Brain Topography

, Volume 31, Issue 3, pp 380–391 | Cite as

Brain Networks are Independently Modulated by Donepezil, Sleep, and Sleep Deprivation

  • Jonathan Wirsich
  • Marc Rey
  • Maxime Guye
  • Christian Bénar
  • Laura Lanteaume
  • Ben Ridley
  • Sylviane Confort-Gouny
  • Catherine Cassé-Perrot
  • Elisabeth Soulier
  • Patrick Viout
  • Franck Rouby
  • Marie-Noëlle Lefebvre
  • Christine Audebert
  • Romain Truillet
  • Elisabeth Jouve
  • Pierre Payoux
  • David Bartrés-Faz
  • Régis Bordet
  • Jill C. Richardson
  • Claudio Babiloni
  • Paolo Maria Rossini
  • Joelle Micallef
  • Olivier Blin
  • Jean-Philippe Ranjeva
  • The Pharmacog Consortium
Original Paper
  • 267 Downloads

Abstract

Resting-state connectivity has been widely studied in the healthy and pathological brain. Less well-characterized are the brain networks altered during pharmacological interventions and their possible interaction with vigilance. In the hopes of finding new biomarkers which can be used to identify cortical activity and cognitive processes linked to the effects of drugs to treat neurodegenerative diseases such as Alzheimer’s disease, the analysis of networks altered by medication would be particularly interesting. Eleven healthy subjects were recruited in the context of the European Innovative Medicines Initiative ‘PharmaCog’. Each underwent five sessions of simultaneous EEG-fMRI in order to investigate the effects of donepezil and memantine before and after sleep deprivation (SD). The SD approach has been previously proposed as a model for cognitive impairment in healthy subjects. By applying network based statistics (NBS), we observed altered brain networks significantly linked to donepezil intake and sleep deprivation. Taking into account the sleep stages extracted from the EEG data we revealed that a network linked to sleep is interacting with sleep deprivation but not with medication intake. We successfully extracted the functional resting-state networks modified by donepezil intake, sleep and SD. We observed donepezil induced whole brain connectivity alterations forming a network separated from the changes induced by sleep and SD, a result which shows the utility of this approach to check for the validity of pharmacological resting-state analysis of the tested medications without the need of taking into account the subject specific vigilance.

Keywords

EEG-fMRI Functional connectivity Sleep Donepezil Memantine 

Notes

Acknowledgements

This research was developed under the ethical requirements complied with the European Community Council Directive (2010/63/UE). The research leading to these results was conducted as part of the PharmaCog consortium funded by the European Community’s Seventh Framework Program for the Innovative Medicine Initiative under Grant Agreement no. 115009. For further information, please refer to http://www.pharmacog.org/.

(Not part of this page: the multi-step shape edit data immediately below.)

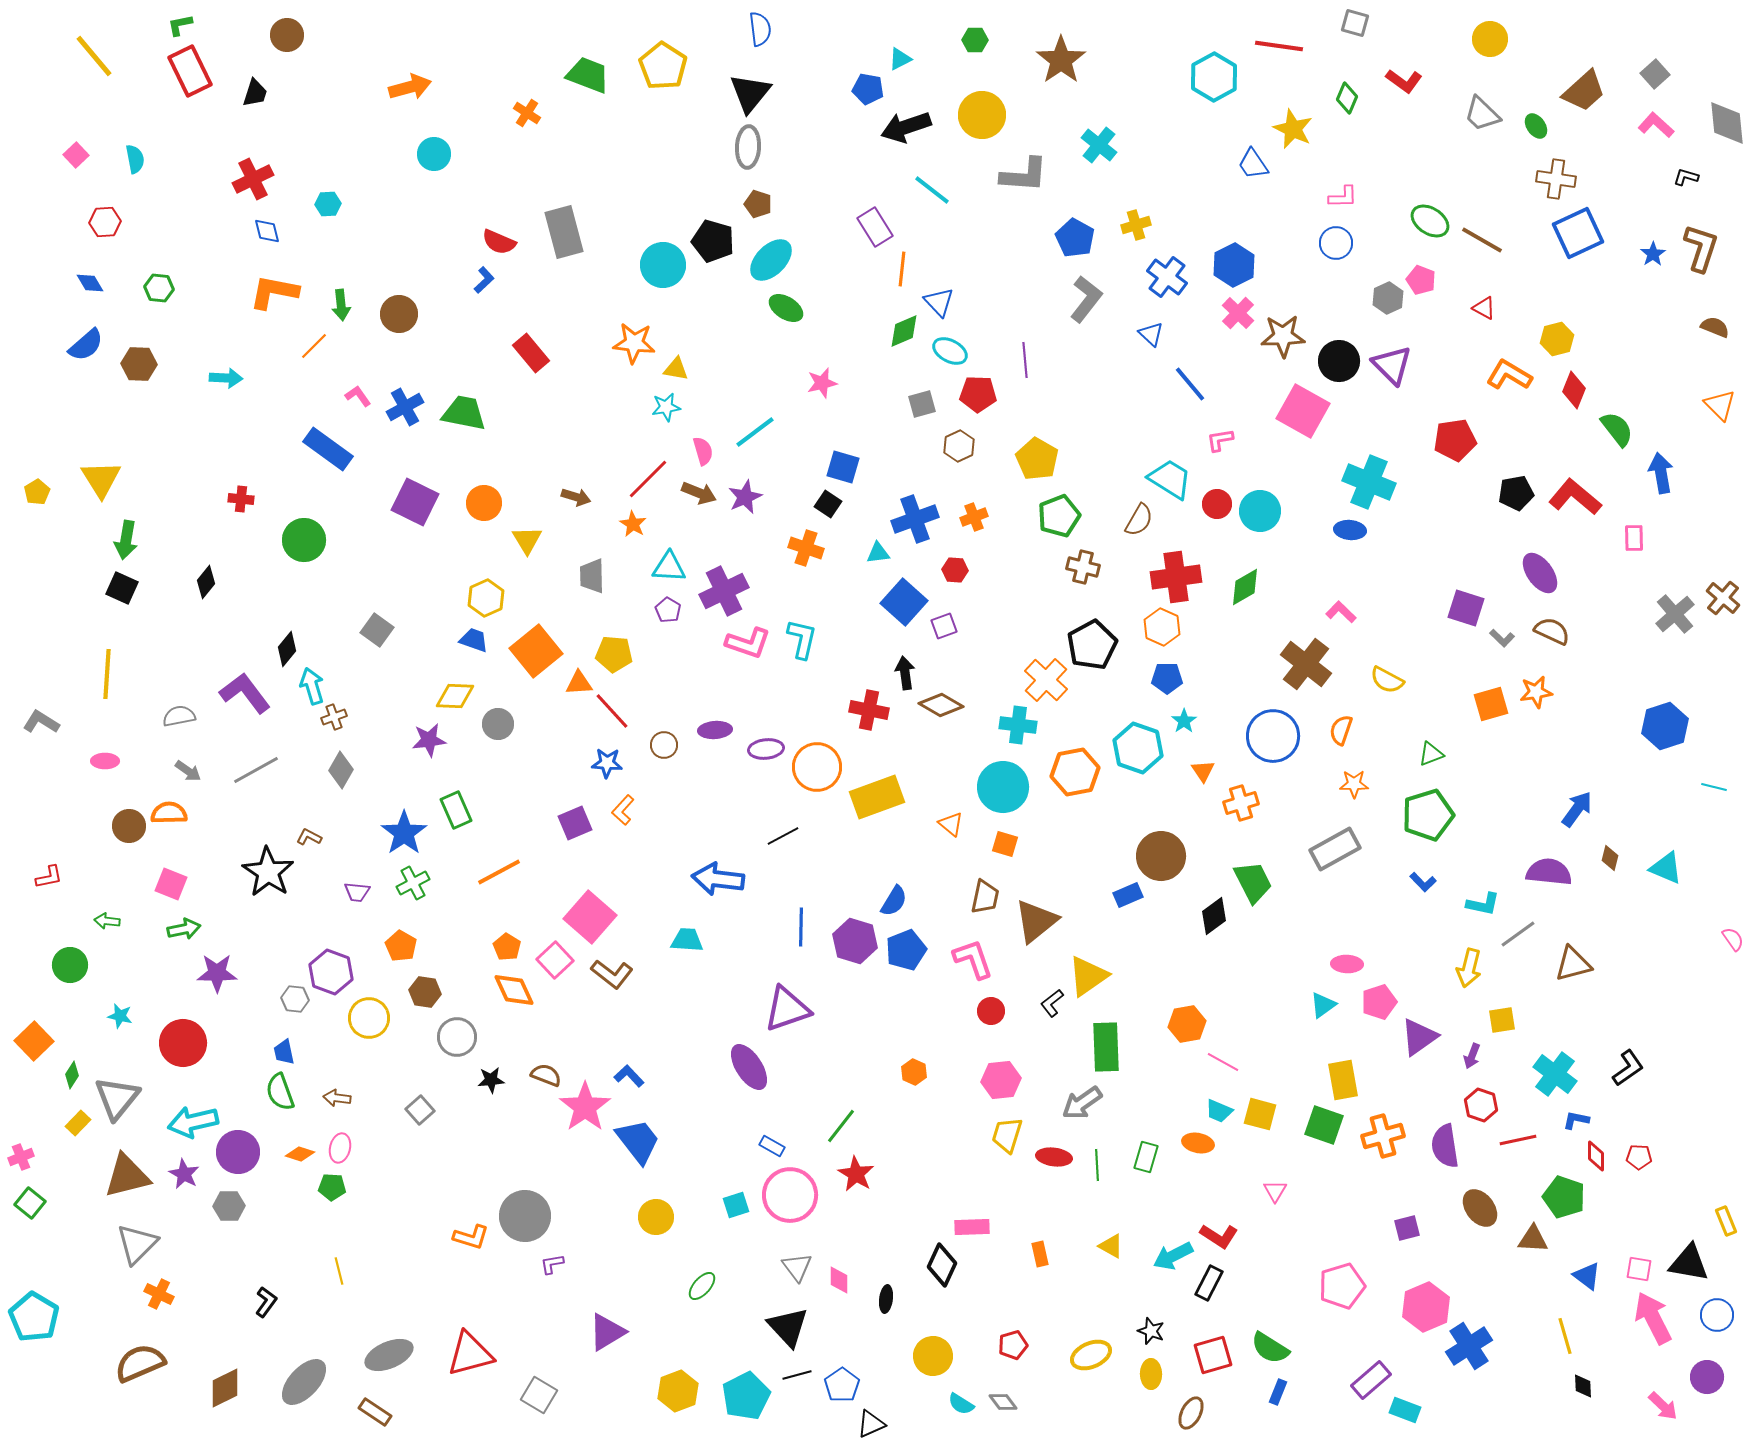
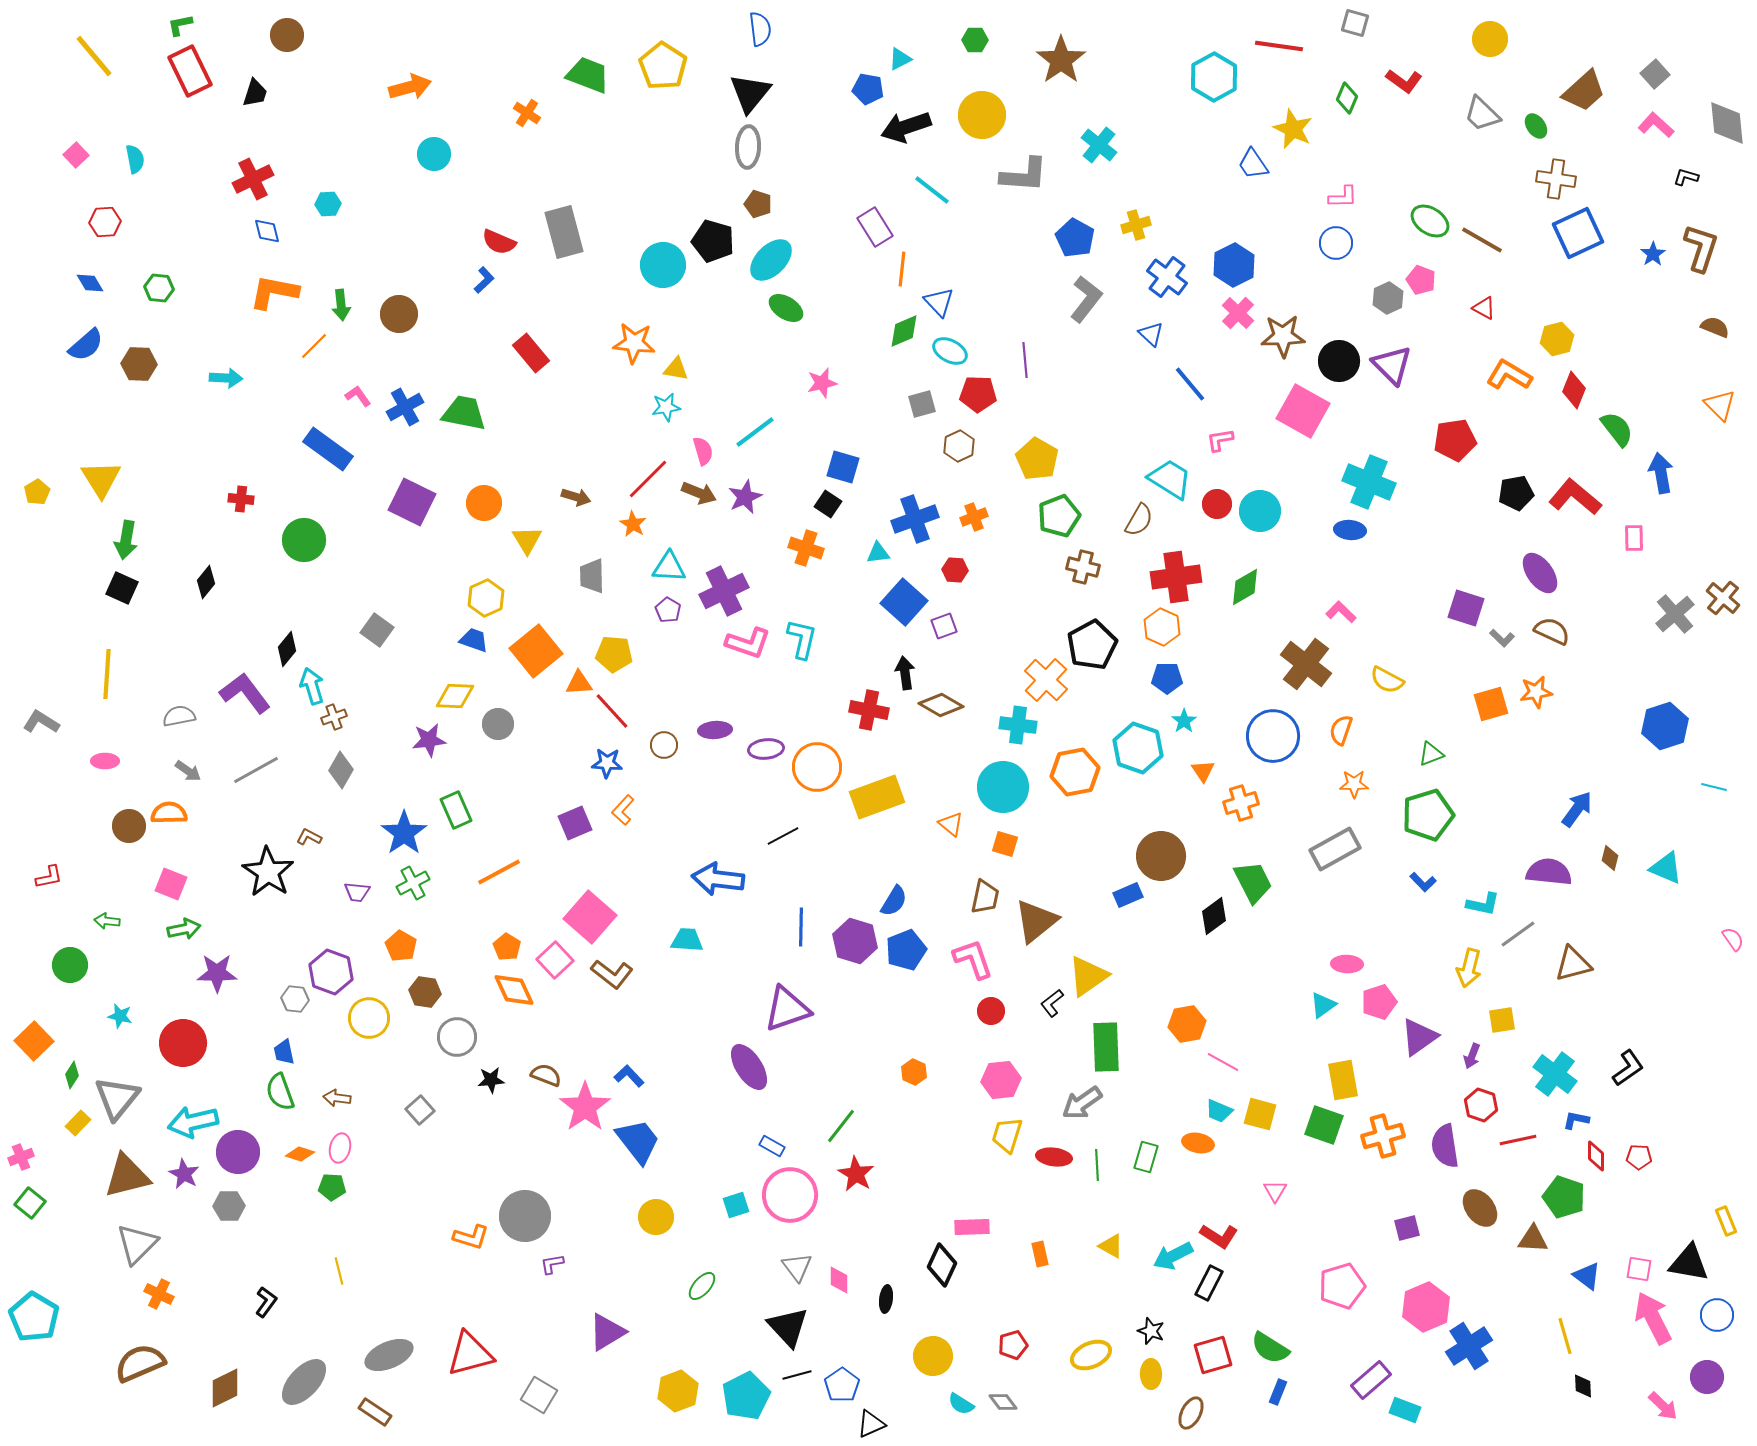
purple square at (415, 502): moved 3 px left
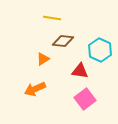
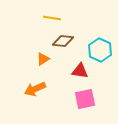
pink square: rotated 25 degrees clockwise
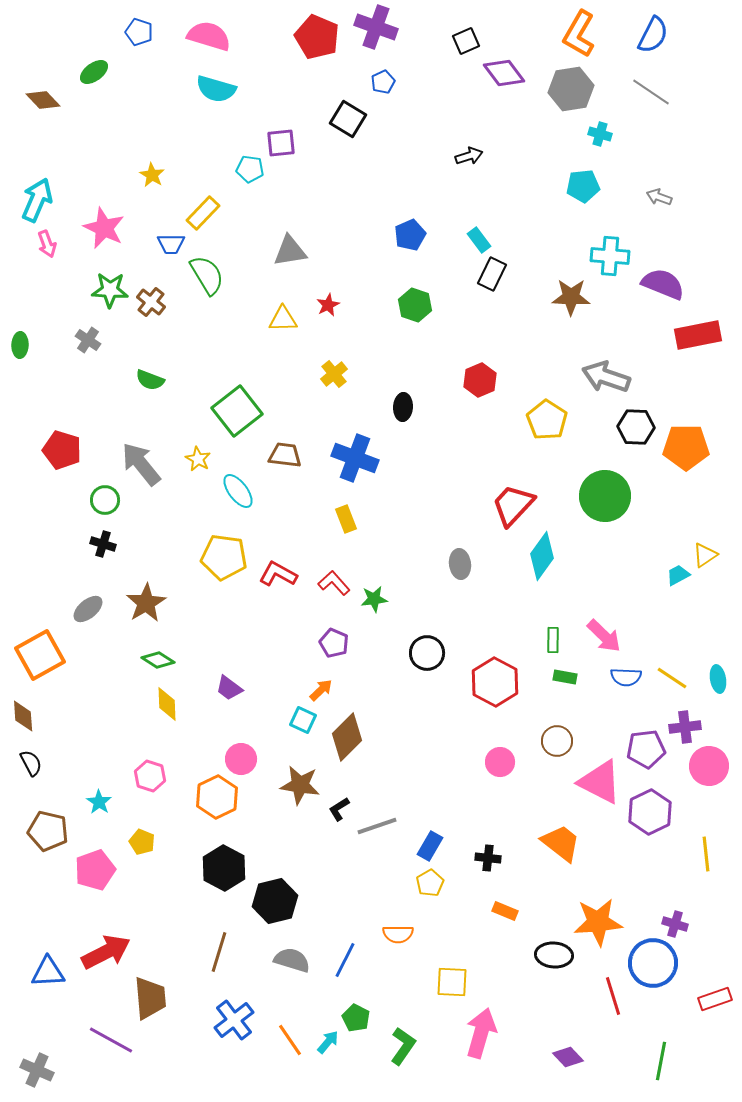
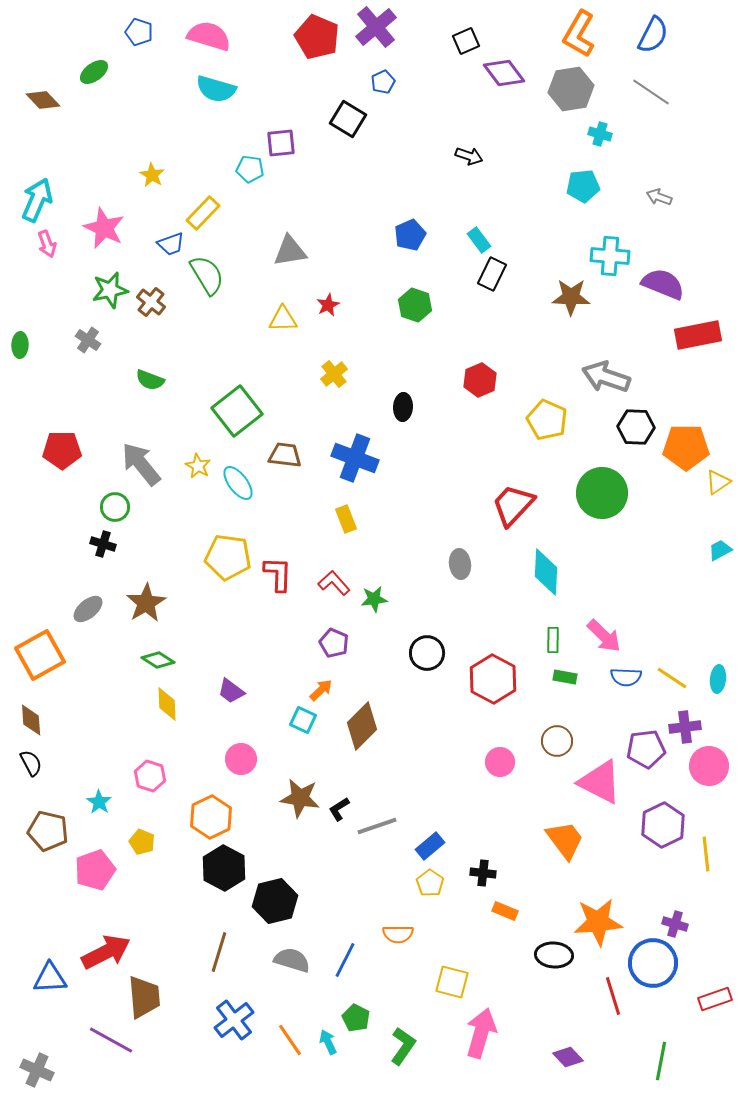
purple cross at (376, 27): rotated 30 degrees clockwise
black arrow at (469, 156): rotated 36 degrees clockwise
blue trapezoid at (171, 244): rotated 20 degrees counterclockwise
green star at (110, 290): rotated 15 degrees counterclockwise
yellow pentagon at (547, 420): rotated 9 degrees counterclockwise
red pentagon at (62, 450): rotated 18 degrees counterclockwise
yellow star at (198, 459): moved 7 px down
cyan ellipse at (238, 491): moved 8 px up
green circle at (605, 496): moved 3 px left, 3 px up
green circle at (105, 500): moved 10 px right, 7 px down
yellow triangle at (705, 555): moved 13 px right, 73 px up
cyan diamond at (542, 556): moved 4 px right, 16 px down; rotated 33 degrees counterclockwise
yellow pentagon at (224, 557): moved 4 px right
red L-shape at (278, 574): rotated 63 degrees clockwise
cyan trapezoid at (678, 575): moved 42 px right, 25 px up
cyan ellipse at (718, 679): rotated 16 degrees clockwise
red hexagon at (495, 682): moved 2 px left, 3 px up
purple trapezoid at (229, 688): moved 2 px right, 3 px down
brown diamond at (23, 716): moved 8 px right, 4 px down
brown diamond at (347, 737): moved 15 px right, 11 px up
brown star at (300, 785): moved 13 px down
orange hexagon at (217, 797): moved 6 px left, 20 px down
purple hexagon at (650, 812): moved 13 px right, 13 px down
orange trapezoid at (561, 843): moved 4 px right, 3 px up; rotated 15 degrees clockwise
blue rectangle at (430, 846): rotated 20 degrees clockwise
black cross at (488, 858): moved 5 px left, 15 px down
yellow pentagon at (430, 883): rotated 8 degrees counterclockwise
blue triangle at (48, 972): moved 2 px right, 6 px down
yellow square at (452, 982): rotated 12 degrees clockwise
brown trapezoid at (150, 998): moved 6 px left, 1 px up
cyan arrow at (328, 1042): rotated 65 degrees counterclockwise
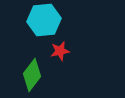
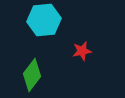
red star: moved 22 px right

Compliance with Ethical Standards

Conflict of interest

The authors report no conflicts of interest.

Ethical Approval

All procedures performed in studies involving human participants were in accordance with the ethical standards of the of the local ethics committee (Comité de Protection des Personnes Sud-Méditerranée 1 Marseille) and with the 1964 Helsinki declaration and its later amendments or comparable ethical standards.

Informed Consent

Informed consent was obtained from all individual participants included in the study.

Supplementary material

10548_2017_608_MOESM1_ESM.pdf (333 kb)
Supplementary material 1 (PDF 333 KB)
10548_2017_608_MOESM2_ESM.pdf (425 kb)
Supplementary material 2 (PDF 425 KB)
10548_2017_608_MOESM3_ESM.pdf (345 kb)
Supplementary material 3 (PDF 344 KB)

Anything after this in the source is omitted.